A friend. Let's call him M was dating, I mean seeing on dates and seeing in dreams of future dates, which always involve spontaneous paintbrushes, M being an accomplished hoarder of art, trash, and other sex positions, M was dating someone from Kenosha, who was merced (his softening of murdered) by Rittenhouse fifteen months ago, and tonight M is on the floor, at our house, amid a wreckage of mugs and sense memories, angry, getting up, pounding head, and laying back down, like any worker working through this world of trauma: he saw me watching him hand-roll and said don't be shy.
A cousin. Let's call him S was flying high, as in, he was a pilot, training, until he actually got in the cockpit solo and panicked under the gravity of responsibility, imagine flight as void pregnancy, one drink too many and a hundred boatlike moms and diarrhea babies wave bye-bye anyway S vomited and vertigoed down, down until the cold white psych ward for threatening to kill a cop and his brother and himself. my family is white. when we're sent to a room that feels like ourselves not listening, we think, I deserve to die here. it's not helpful.

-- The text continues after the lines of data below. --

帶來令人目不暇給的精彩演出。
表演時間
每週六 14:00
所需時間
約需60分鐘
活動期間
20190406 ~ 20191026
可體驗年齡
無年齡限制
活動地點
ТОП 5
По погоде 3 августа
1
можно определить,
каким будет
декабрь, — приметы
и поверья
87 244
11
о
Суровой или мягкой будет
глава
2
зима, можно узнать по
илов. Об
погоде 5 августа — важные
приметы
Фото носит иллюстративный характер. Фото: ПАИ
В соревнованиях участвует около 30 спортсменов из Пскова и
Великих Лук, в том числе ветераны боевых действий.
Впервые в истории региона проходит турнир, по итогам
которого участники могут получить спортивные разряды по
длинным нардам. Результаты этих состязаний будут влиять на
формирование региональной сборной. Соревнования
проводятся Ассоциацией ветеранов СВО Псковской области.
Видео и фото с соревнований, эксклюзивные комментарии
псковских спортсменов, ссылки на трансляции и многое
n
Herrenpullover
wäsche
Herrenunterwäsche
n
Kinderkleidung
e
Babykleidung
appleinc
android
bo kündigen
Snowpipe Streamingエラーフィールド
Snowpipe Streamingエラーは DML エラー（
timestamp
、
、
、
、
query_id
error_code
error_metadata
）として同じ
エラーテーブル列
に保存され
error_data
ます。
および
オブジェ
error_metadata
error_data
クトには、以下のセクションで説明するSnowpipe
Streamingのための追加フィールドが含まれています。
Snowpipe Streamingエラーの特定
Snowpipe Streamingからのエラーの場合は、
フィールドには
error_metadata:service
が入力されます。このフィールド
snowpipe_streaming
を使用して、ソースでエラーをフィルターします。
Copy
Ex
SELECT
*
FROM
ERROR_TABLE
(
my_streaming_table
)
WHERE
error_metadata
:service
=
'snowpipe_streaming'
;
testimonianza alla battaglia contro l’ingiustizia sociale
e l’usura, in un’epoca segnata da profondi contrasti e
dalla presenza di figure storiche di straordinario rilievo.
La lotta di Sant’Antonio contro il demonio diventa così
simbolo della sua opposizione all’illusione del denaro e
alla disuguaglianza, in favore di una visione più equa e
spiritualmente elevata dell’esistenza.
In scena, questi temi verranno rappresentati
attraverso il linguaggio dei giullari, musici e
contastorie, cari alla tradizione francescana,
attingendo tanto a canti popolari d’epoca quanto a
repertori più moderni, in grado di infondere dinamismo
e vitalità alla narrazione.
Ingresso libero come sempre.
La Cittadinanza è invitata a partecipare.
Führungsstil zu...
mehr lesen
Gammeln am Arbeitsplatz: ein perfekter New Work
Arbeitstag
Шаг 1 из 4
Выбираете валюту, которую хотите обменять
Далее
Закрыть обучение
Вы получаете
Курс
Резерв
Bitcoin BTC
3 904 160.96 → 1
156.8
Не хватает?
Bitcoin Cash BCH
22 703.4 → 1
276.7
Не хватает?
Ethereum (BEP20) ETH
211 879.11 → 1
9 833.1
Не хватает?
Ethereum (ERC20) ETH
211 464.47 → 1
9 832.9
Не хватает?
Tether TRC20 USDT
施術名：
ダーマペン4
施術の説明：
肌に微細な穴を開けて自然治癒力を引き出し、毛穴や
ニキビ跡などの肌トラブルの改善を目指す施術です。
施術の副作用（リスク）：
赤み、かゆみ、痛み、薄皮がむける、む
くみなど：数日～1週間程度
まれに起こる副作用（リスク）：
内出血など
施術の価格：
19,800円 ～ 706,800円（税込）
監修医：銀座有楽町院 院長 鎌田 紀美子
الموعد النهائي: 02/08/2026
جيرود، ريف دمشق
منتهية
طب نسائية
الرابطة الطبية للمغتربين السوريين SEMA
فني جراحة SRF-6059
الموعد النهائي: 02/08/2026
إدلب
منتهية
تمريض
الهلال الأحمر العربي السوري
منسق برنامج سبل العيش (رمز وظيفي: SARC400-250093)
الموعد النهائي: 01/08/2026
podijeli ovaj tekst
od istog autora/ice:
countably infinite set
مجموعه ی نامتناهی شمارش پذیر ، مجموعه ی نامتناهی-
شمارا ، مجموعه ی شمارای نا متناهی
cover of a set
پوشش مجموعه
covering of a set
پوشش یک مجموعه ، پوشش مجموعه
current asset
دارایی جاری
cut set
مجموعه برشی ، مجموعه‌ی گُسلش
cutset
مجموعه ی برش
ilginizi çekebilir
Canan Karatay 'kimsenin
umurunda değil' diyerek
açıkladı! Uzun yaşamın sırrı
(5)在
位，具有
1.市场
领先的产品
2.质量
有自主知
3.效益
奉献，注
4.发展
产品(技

S is in the ward now. I'm not helping, I'm with M saying to him nothing he needs to hear (not listening) because I'm pretending I'm talking to S so many crossed wires it's hardly talking at all.
I want to show both the way I crawled out, but when I turn around, it's tiny as a chicken-hole made narrow with shit. don't be shy. I used love as a hitch, let it tug me from place to place. don't be shy. so M and us we all got high. there's no redeeming my anger at S, this poem or the death it hides. this poem ripped its way out like a fart. sorry. violent: it just had to come out.